How do you attract and retain talent?
Attracting people isn’t just about offering them great salaries, and keeping them in the role is arguably harder than finding them in the first place. Research shows that fewer and fewer people are motivated by ‘external’ rewards and benefits such as bonuses and freebies – what really motivates people is what Daniel Pink would call ‘mastery’. It’s the opportunity to continually improve, to work towards ‘mastering’ the job or being the absolute best at it – even if this is never truly possible.
And so arguably the best way to attract and retain employees is by implementing effective personal development programmes – giving people the opportunities to grow and develop their talents, to be the best at what they do.
How do you make a development programme effective?
How do you make sure development programmes don’t just become box-ticking exercises to that don’t add and value? There are a few rules:
Firstly, development programmes will only work well if they are tailored and flexible. No two people are completely alike so why choose an off-the-shelf product? A development programme needs to fit to the people, not the other way around. It needs to be tailored for their individual needs and talents. A recent Farscape development programme for Allianz Insurance did just this. Over 50 people took part in the programme, but through tailoring the activities and feedback to each individual’s needs, every one of them was able to go on a personal journey and discover their own strengths and weaknesses. Afterwards it was clear that all the delegates were ‘more confident and self aware’ (Don Morgan, Director, Allianz).
Secondly, development programmes need to be memorable and engaging. How many training sessions are undertaken and then completely forgotten about? Sitting in a classroom, staring at a whiteboard may work for some people, but for many it is not the best way to embed learning. Take for example Adil Jan at Synergy Health:
It was clear to me that people in non-academic environments do not value ‘traditional’ learning styles – I have often heard people talk about boring and out-of-touch corporate initiatives which they do not understand or relate to and I knew that I needed to look for a solution that would engage them from the start.
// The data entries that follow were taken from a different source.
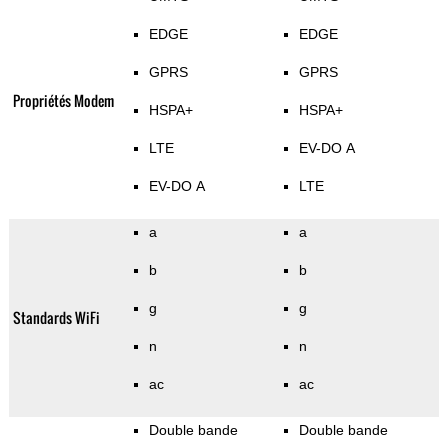
EDGE
EDGE
GPRS
GPRS
Propriétés Modem
HSPA+
HSPA+
LTE
EV-DO A
EV-DO A
LTE
a
a
b
b
g
g
Standards WiFi
n
n
ac
ac
Double bande
Double bande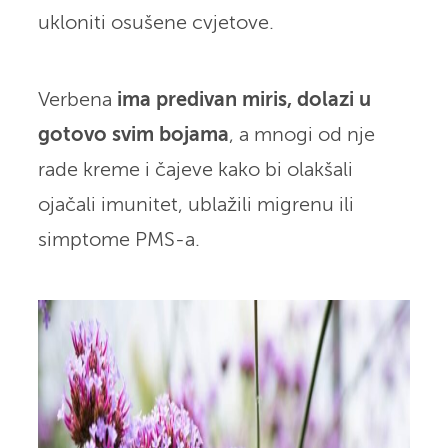
ukloniti osušene cvjetove.
Verbena
ima predivan miris, dolazi u
gotovo svim bojama
, a mnogi od nje
rade kreme i čajeve kako bi olakšali
ojačali imunitet, ublažili migrenu ili
simptome PMS-a.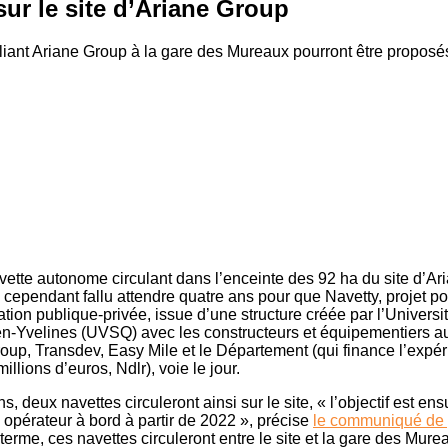
ur le site d’Ariane Group
reliant Ariane Group à la gare des Mureaux pourront être proposé
vette autonome circulant dans l’enceinte des 92 ha du site d’A
a cependant fallu attendre quatre ans pour que Navetty, projet po
ion publique-privée, issue d’une structure créée par l’Universit
en-Yvelines (UVSQ) avec les constructeurs et équipementiers a
roup, Transdev, Easy Mile et le Département (qui finance l’expé
illions d’euros, Ndlr), voie le jour.
s, deux navettes circuleront ainsi sur le site, « l’objectif est ens
 opérateur à bord à partir de 2022 », précise
le communiqué de
terme, ces navettes circuleront entre le site et la gare des Mur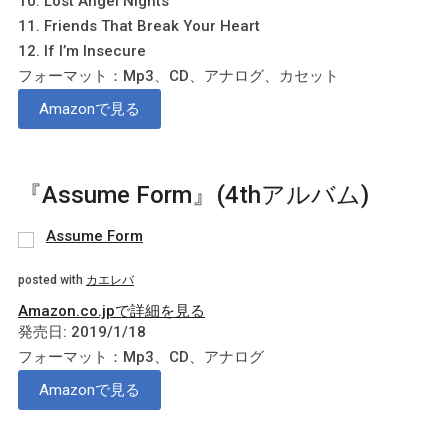
10. Lost Angel Nights
11. Friends That Break Your Heart
12. If I’m Insecure
フォーマット：Mp3、CD、アナログ、カセット
Amazonで見る
『Assume Form』(4thアルバム)
Assume Form
posted with
カエレバ
Amazon.co.jpで詳細を見る
発売日: 2019/1/18
フォーマット：Mp3、CD、アナログ
Amazonで見る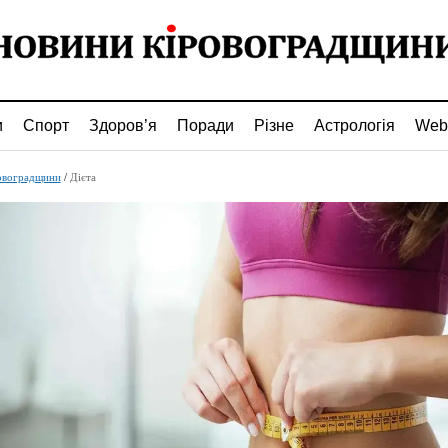
и
Спорт
Здоров’я
Поради
Різне
Астрологія
Web
овоградщини
/
Дієта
He knew that he needed to do something different so chose an experiential programme which allowed his team to get away from the office and out of their comfort zones. The results of this are clear:
The learning was not only a great experience but empowered everyone as we all felt engaged. There’s no distrust which means morale has gone up, there’s much more engagement because the team are not afraid to ask or challenge and we’ve built stronger bonds which means every one of us has been able to achieve more since returning. (Adil Jan, IT Manager, Synergy Health)
And thirdly, a development programme will be most effective if it is long-term. Stand alone courses are ideal for imparting snippets of information, but there is no guarantee that they will have any impact on developing talent in the long run unless there is time for support and follow up. Individual feedback and follow up sessions are critical for ensuring that what has been learned has been embedded. Michael Pearse from Aviva agrees that support and follow up are essential:
This input from Farscape definitely created the strong foundation for the individual’s development, progression through the programme and their eventual promotion. (Michael Pearse, Consultant, Aviva)
It is vital for employers to show that they are taking the developmental needs of their talent into consideration. However, what is even more important is to show that development programmes are done in a way which actually works. People quickly become disenfranchised with box-ticking exercises and development done for the sake of development. Unless it is tailored, well thought out, memorable and long-term, organisations may well face that exodus of their most talented employees.